Tenapanor controls serum phosphorus by inhibiting the sodium hydrogen exchanger 3. The company has conducted three Phase III studies of its asset in CKD, including the Phase III PHREEDOM study of tenapanor as a monotherapy and the Phase III AMPLIFY trial that assessed tenapanor in combination with phosphate binders. Each of the studies hit its primary and secondary endpoints.
In the CRL, the FDA stated that the clinical data submitted by Ardelyx provide “substantial evidence” that tenapanor reduces serum phosphorus in CKD patients on dialysis. However, the FDA characterized the breadth of the efficacy as “small and of unclear clinical significance.”

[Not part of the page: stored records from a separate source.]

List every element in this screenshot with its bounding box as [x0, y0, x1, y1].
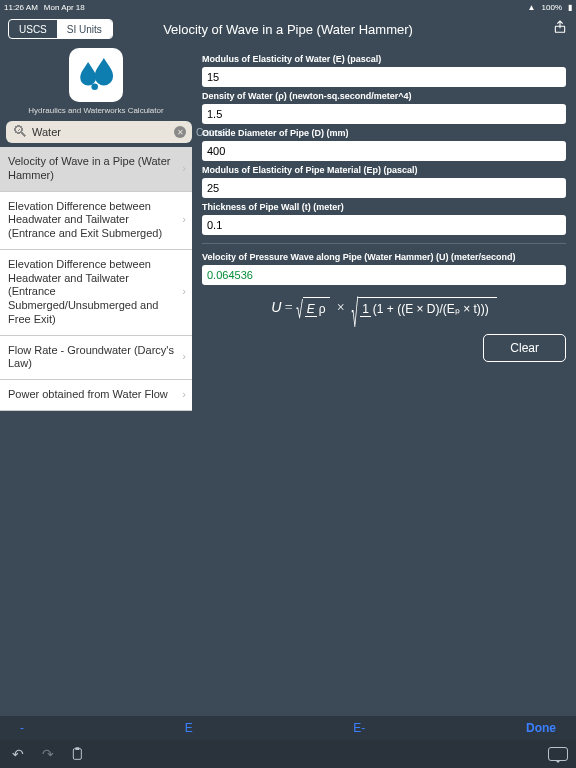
bottom-toolbar: ↶ ↷ [0, 740, 576, 768]
svg-rect-3 [75, 747, 79, 750]
title-bar: USCS SI Units Velocity of Wave in a Pipe… [0, 14, 576, 44]
svg-point-1 [91, 84, 98, 91]
keyboard-icon[interactable] [548, 744, 568, 764]
list-item-label: Elevation Difference between Headwater a… [8, 258, 158, 325]
field-label: Density of Water (ρ) (newton-sq.second/m… [202, 91, 566, 101]
list-item-label: Elevation Difference between Headwater a… [8, 200, 162, 240]
redo-icon[interactable]: ↷ [38, 744, 58, 764]
chevron-right-icon: › [182, 213, 186, 227]
kb-e[interactable]: E [185, 721, 193, 735]
field-label: Modulus of Elasticity of Pipe Material (… [202, 165, 566, 175]
sidebar: Hydraulics and Waterworks Calculator 🔍︎ … [0, 44, 192, 716]
keyboard-accessory: - E E- Done [0, 716, 576, 740]
seg-uscs[interactable]: USCS [9, 20, 57, 38]
kb-neg[interactable]: - [20, 721, 24, 735]
search-icon: 🔍︎ [12, 123, 28, 141]
field-label: Thickness of Pipe Wall (t) (meter) [202, 202, 566, 212]
input-d[interactable] [202, 141, 566, 161]
result-label: Velocity of Pressure Wave along Pipe (Wa… [202, 252, 566, 262]
search-input-wrap[interactable]: 🔍︎ ✕ [6, 121, 192, 143]
share-icon[interactable] [552, 19, 568, 39]
formula-display: U = √Eρ × √1(1 + ((E × D)/(Eₚ × t))) [202, 299, 566, 316]
kb-e-neg[interactable]: E- [353, 721, 365, 735]
battery-pct: 100% [542, 3, 562, 12]
battery-icon: ▮ [568, 3, 572, 12]
input-ep[interactable] [202, 178, 566, 198]
list-item-label: Flow Rate - Groundwater (Darcy's Law) [8, 344, 174, 370]
chevron-right-icon: › [182, 350, 186, 364]
list-item-label: Power obtained from Water Flow [8, 388, 168, 400]
chevron-right-icon: › [182, 285, 186, 299]
list-item[interactable]: Power obtained from Water Flow› [0, 380, 192, 411]
app-logo [69, 48, 123, 102]
clear-button[interactable]: Clear [483, 334, 566, 362]
chevron-right-icon: › [182, 388, 186, 402]
field-label: Modulus of Elasticity of Water (E) (pasc… [202, 54, 566, 64]
app-subtitle: Hydraulics and Waterworks Calculator [0, 106, 192, 115]
svg-rect-2 [73, 749, 81, 760]
wifi-icon: ▲ [528, 3, 536, 12]
paste-icon[interactable] [68, 744, 88, 764]
field-label: Outside Diameter of Pipe (D) (mm) [202, 128, 566, 138]
result-output [202, 265, 566, 285]
list-item-label: Velocity of Wave in a Pipe (Water Hammer… [8, 155, 170, 181]
list-item[interactable]: Velocity of Wave in a Pipe (Water Hammer… [0, 147, 192, 192]
list-item[interactable]: Flow Rate - Groundwater (Darcy's Law)› [0, 336, 192, 381]
list-item[interactable]: Elevation Difference between Headwater a… [0, 192, 192, 250]
seg-si[interactable]: SI Units [57, 20, 112, 38]
status-time: 11:26 AM [4, 3, 38, 12]
content-panel: Modulus of Elasticity of Water (E) (pasc… [192, 44, 576, 716]
input-e[interactable] [202, 67, 566, 87]
status-date: Mon Apr 18 [44, 3, 85, 12]
unit-segmented-control[interactable]: USCS SI Units [8, 19, 113, 39]
chevron-right-icon: › [182, 162, 186, 176]
input-rho[interactable] [202, 104, 566, 124]
input-t[interactable] [202, 215, 566, 235]
kb-done[interactable]: Done [526, 721, 556, 735]
status-bar: 11:26 AM Mon Apr 18 ▲ 100% ▮ [0, 0, 576, 14]
undo-icon[interactable]: ↶ [8, 744, 28, 764]
clear-search-icon[interactable]: ✕ [174, 126, 186, 138]
calc-list: Velocity of Wave in a Pipe (Water Hammer… [0, 147, 192, 411]
list-item[interactable]: Elevation Difference between Headwater a… [0, 250, 192, 336]
search-input[interactable] [32, 126, 170, 138]
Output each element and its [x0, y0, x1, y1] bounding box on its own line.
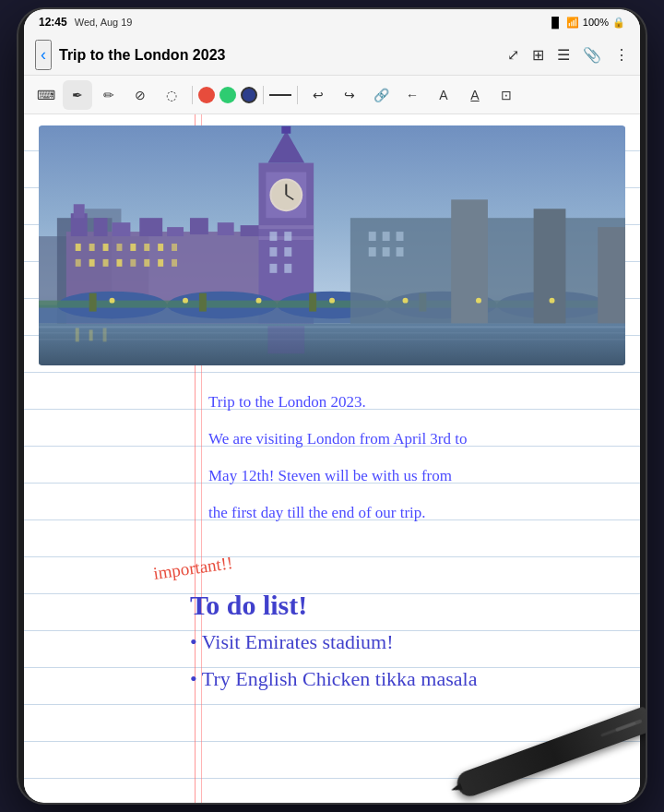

If Ardelyx continues to seek approval for tenapanor, the FDA said the company would have to “conduct an additional adequate and well-controlled trial demonstrating a clinically relevant treatment effect on serum phosphorus or an effect on the clinical outcome thought to be caused by hyperphosphatemia in CKD patients on dialysis.”
There were no safety issues identified in the CRL.
Ardelyx intends to meet with the FDA to discuss its options for tenapanor. As expected, Mike Raab, president and chief executive officer of Ardelyx, expressed his disappointment at the FDA’s decision. He explained that the company believes tenapanor represents an important treatment option for CKD patients with elevated phosphorous levels.
“We do not agree with the FDA’s subjective assessment on the clinical relevance of the treatment effect of tenapanor in our studies which met all clinical endpoints agreed upon by the FDA. In our view, the serum phosphorus lowering data generated with tenapanor in all of our clinical studies is meaningful and clinically significant. We will work with the agency to address the issues raised and, to the extent possible, find an expeditious path forward,” Raab stated.
Arnold Silva, director of Clinical Research at Boise Kidney and Hypertension Institute, expressed a need for new tools to treat these CKD patients. He commented that lowering serum phosphorus is a priority in managing patients on dialysis.
“Years of research have demonstrated the negative consequences associated with even slight elevations in serum phosphorus. Despite our best efforts with currently available therapies, managing phosphorus remains a significant challenge,” Silva said in a statement.
“We need new tools. I’ve closely followed the extensive clinical development of tenapanor, not only as an interested nephrologist but also as a clinical investigator. I’ve seen the clinical benefits of tenapanor first-hand in my patients and I’m stunned that the FDA is not granting approval of this novel mechanism drug, despite extensive clinical data demonstrating its safety and efficacy,” he added.
Earlier this week, after the FDA signaled it planned to reject tenapanor, some nephrologists expressed disappointment with the regulatory agency. In a survey, some suggested concern over the FDA’s methods to approve drugs, including the recent controversial approval of Biogen’s Aduhelm, which was greenlit for Alzheimer’s even after the advisory panel recommended against it. According to Spherix Global Insights, more than half of the surveyed nephrologists believe tenapanor is a drug that should be approved, with less than 5% calling for a rejection of the medication.